Je viens de terminer la lecture de votre livre « Le droit d’aimer » et j’aimerai vous apporter mon témoignage.

J’ai 78 ans. En 1954, nous nous marions, André et moi, à la Paroisse St Pierre et Paul de Colombes. Quatre enfants sont nés dans notre foyer, attendus avec amour. Depuis, 13 petits-enfants et le 13ème arrière viendra auréoler notre famille en juin. Hélas Loïc, notre 9ème petit-fils, est décédé en 2008 après 2 ans de souffrances, soutenu par l’affection de ses parents, ses sœurs et toute la famille.

J’ai voulu vous présenter notre climat familial avant de vous annoncer que mon grand-père était prêtre.
Né dans le Pas de Calais en 1875, ainé d’une famille de 12 enfants très pauvre, ses parents le placent auprès d’un oncle curé d’un village proche. Séparé des siens, il poursuit ses études au séminaire de Boulogne, puis il est ordonné à Arras en 1900, ensuite professeur à Calais, vicaire à Hesdin. Et curé de plusieurs villages. II a une servante, Marie, besogneuse, discrète, analphabète et très dévouée; une jeune apprentie couturière va y travailler quelques heures. Ce fut ma grand-mère. Pour des personnes qui ont connu la pauvreté, les liens se créent avec la société bourgeoise des bienpensants qui aident à vivre, mais le revers de la médaille se fait sentir bientôt par les rumeurs, les soupçons.
Jean Baptiste se rend à l‘évêché et on lui demande de partir. Quittant le Pas de Calais pour l’Oise, Il exerce son ministère dans différentes paroisses au temps de la guerre accompagnée de ma grand-mère, celle-ci se faisant passer pour sa sœur. En 1914, mon père Jehan nait à Bruay-en Artois. Il sera élevé dans la famille de sa mère. Vers l’âge de 14 ans, il revient vivre auprès de ses parents qui l’inscrivent au petit séminaire. C’est à cette époque que Jehan apprend la vérité sur ses origines et l’on peut comprendre le choc, le désarroi pour lui. Son adolescence fut instable, à la recherche de différents apprentissages, car bien que solidement ancré dans la foi, il n’a pas la vocation.

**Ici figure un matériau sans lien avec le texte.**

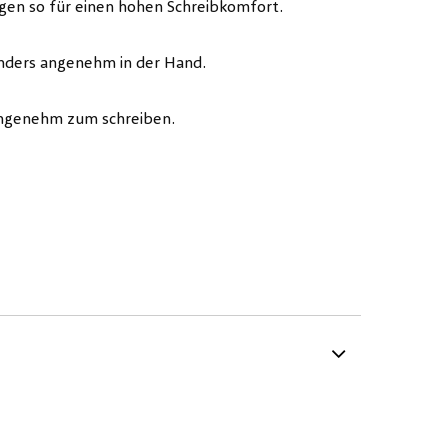
rgen so für einen hohen Schreibkomfort.
onders angenehm in der Hand.
 angenehm zum schreiben.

Par la suite, il fut un Bon époux, un Bon père de quatre enfants, un Bon ouvrier mais sans doute regrettant de n’avoir pas pu poursuivre ses études à cause aussi de la guerre (prisonnier en Allemagne pendant  5 ans !) et surtout bousculé par ce secret qu’il fallait garder et respecter à tout prix. Lorsqu’il rencontre Thérèse, maman, vers 1935, elle n’est pas bien acceptée par ma grand-mère et mes parents se marient en catimini à Paris. Maman doit aussi cacher ce  secret à sa famille.

Pour moi, élevée dans la tendresse et l’amour de mes parents, les choses vécues ne me pesaient pas. Je ne me posais pas de questions.
Naïvement je vivais dans mon cocon, préservé car à cette époque les enfants se satisfaisaient de ce que les parents leur montraient. Jean Baptiste était mon parrain. Je le nommais comme tel. Et ma grand-mère, Tata.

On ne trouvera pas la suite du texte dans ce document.